(Directions):
Would you copy each line of the data below that has "text"?

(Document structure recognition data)
# # #

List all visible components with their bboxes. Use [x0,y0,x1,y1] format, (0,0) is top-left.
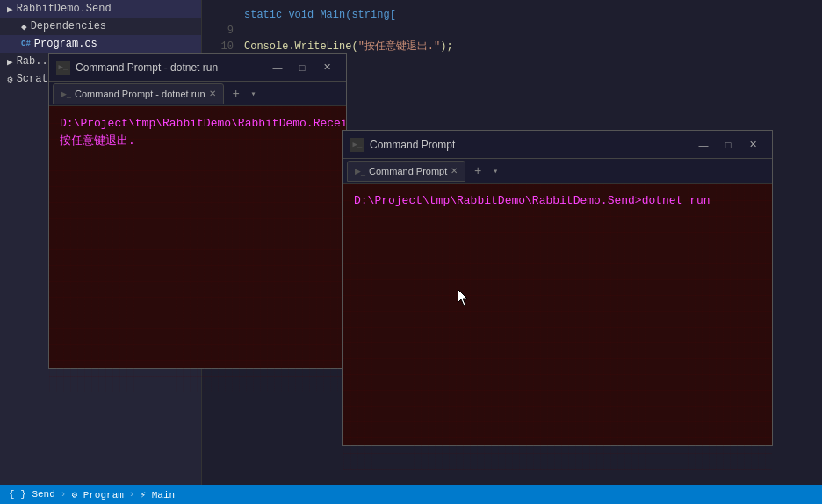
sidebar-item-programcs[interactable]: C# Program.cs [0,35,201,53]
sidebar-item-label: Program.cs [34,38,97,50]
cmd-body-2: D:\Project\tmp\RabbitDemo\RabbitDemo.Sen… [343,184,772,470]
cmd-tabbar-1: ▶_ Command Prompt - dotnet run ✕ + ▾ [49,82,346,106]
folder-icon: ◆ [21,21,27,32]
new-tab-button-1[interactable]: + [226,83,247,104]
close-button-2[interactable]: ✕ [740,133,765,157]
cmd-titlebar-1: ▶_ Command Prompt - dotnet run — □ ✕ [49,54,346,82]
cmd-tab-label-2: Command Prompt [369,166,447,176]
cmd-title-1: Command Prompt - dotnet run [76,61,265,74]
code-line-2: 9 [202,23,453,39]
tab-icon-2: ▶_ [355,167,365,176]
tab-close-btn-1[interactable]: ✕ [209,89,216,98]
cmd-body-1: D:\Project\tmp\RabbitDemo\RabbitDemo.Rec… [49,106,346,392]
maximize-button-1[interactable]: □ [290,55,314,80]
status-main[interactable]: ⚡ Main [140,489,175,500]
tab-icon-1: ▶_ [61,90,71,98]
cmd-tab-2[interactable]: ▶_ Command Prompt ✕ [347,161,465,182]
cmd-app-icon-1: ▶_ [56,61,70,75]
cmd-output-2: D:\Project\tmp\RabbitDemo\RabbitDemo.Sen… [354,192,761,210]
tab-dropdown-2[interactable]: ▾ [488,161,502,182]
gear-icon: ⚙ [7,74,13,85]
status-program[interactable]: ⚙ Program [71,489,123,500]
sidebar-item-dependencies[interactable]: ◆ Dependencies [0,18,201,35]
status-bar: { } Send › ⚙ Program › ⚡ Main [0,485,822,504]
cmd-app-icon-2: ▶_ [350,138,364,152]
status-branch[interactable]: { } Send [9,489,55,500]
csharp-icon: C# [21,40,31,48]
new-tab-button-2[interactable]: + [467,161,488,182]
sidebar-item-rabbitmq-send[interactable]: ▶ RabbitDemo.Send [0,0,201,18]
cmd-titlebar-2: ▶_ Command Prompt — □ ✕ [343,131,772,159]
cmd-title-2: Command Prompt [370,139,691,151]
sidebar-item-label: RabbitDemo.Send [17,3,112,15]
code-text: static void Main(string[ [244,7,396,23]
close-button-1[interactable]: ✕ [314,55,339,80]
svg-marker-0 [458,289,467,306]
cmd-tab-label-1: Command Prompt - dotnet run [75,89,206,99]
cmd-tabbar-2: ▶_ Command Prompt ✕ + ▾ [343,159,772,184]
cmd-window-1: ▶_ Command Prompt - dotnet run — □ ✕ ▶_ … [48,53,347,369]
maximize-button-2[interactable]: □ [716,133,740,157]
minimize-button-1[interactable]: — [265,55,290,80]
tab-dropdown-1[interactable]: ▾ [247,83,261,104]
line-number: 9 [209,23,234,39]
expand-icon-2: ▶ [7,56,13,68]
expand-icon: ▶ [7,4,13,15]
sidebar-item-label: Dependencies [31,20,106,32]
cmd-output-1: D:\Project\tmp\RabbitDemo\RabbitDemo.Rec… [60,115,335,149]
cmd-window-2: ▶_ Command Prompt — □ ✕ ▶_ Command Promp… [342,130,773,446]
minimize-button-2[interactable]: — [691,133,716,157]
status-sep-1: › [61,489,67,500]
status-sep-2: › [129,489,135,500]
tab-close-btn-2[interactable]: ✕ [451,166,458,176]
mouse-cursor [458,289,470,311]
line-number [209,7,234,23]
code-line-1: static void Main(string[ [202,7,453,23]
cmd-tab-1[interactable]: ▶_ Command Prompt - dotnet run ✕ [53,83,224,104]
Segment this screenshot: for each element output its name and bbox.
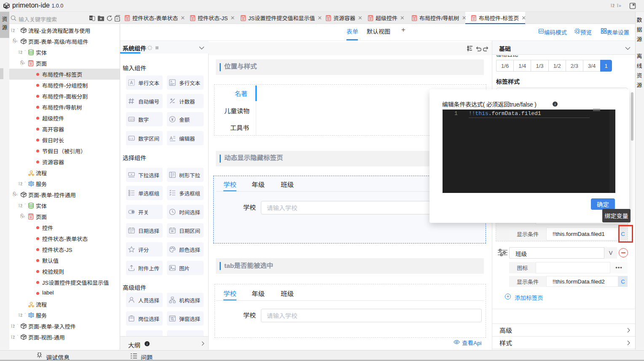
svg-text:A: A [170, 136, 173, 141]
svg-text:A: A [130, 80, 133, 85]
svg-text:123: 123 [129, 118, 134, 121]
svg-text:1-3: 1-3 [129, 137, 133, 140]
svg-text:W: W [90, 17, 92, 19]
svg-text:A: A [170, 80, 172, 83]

# # #

(Answer section):
code-text: static void Main(string[ [244,7,396,23]
svg-text:A: A [170, 136, 173, 141]
svg-text:A: A [130, 80, 133, 85]
svg-text:123: 123 [129, 118, 134, 121]
svg-text:1-3: 1-3 [129, 137, 133, 140]
svg-text:W: W [90, 17, 92, 19]
svg-text:A: A [170, 80, 172, 83]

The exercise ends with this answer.